By: Gabriella Cruz-Martinez
Housing starts, which include new single- and multi-family units, decreased to a seasonally adjusted annual rate of 1.434 million units in June, according to the Census Bureau, down 8% from May’s revised rate of 1.559 million units. That was 8.1% below a year ago and under the 1.480 million units economists had predicted.
New construction was up a whopping 21.7% in May over April.
Permits to build were at an annualized rate of 1.440 million units in June, 3.7% below May’s revised rate of 1.496 million units, with modest increases in applications on the single-family and multi-family sides. The figure came in lower than the expectation of 1.500 million.

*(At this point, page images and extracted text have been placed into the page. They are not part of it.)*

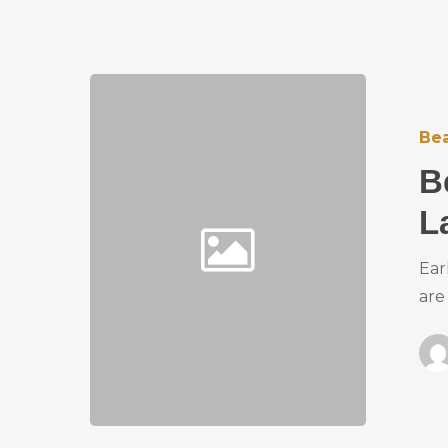
Bea
B
L
Ear
are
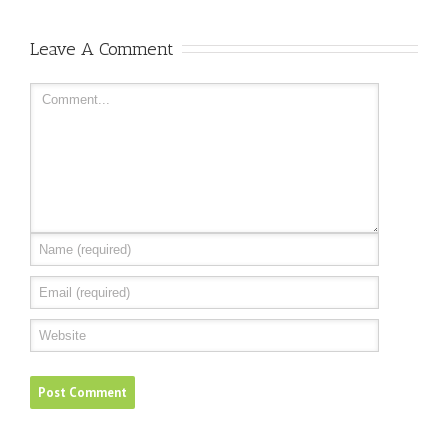
Leave A Comment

The shortage of previously owned homes for sale has given homebuilders an edge in today’s market, as they’ve continued to ramp up construction of new units in recent months. But that may not last.
Rising costs of imported raw materials such as aluminum, softwood lumber, and steel could cause delays in new builds, the National Association of Home Builders (NAHB) found.
“The lack of resale inventory means prospective home buyers who have not been priced out of the market continue to seek out new construction in greater numbers,” NAHB chief economist Robert Dietz wrote in his Eye on Housing blog.
Single-family housing starts in June dropped to a rate of 935,000, 7% below May’s revised estimate of 1,005,000. On the multi-family side, starts in June were 482,000, also down from approximately 624,000 from the month prior.
At the same time, building permits for single-family home construction rose to a seasonally adjusted annual rate of 922,000, up 2.2% from May’s revised rate of 902,000.
Building permits for multi-family homes were at a rate of 467,000 in June, down from approximately 542,000 the previous month.
New construction has become a larger part of today’s housing market. More than a 33% of homes on the market this spring were new construction, the NAHB estimated. That share is historically 13%.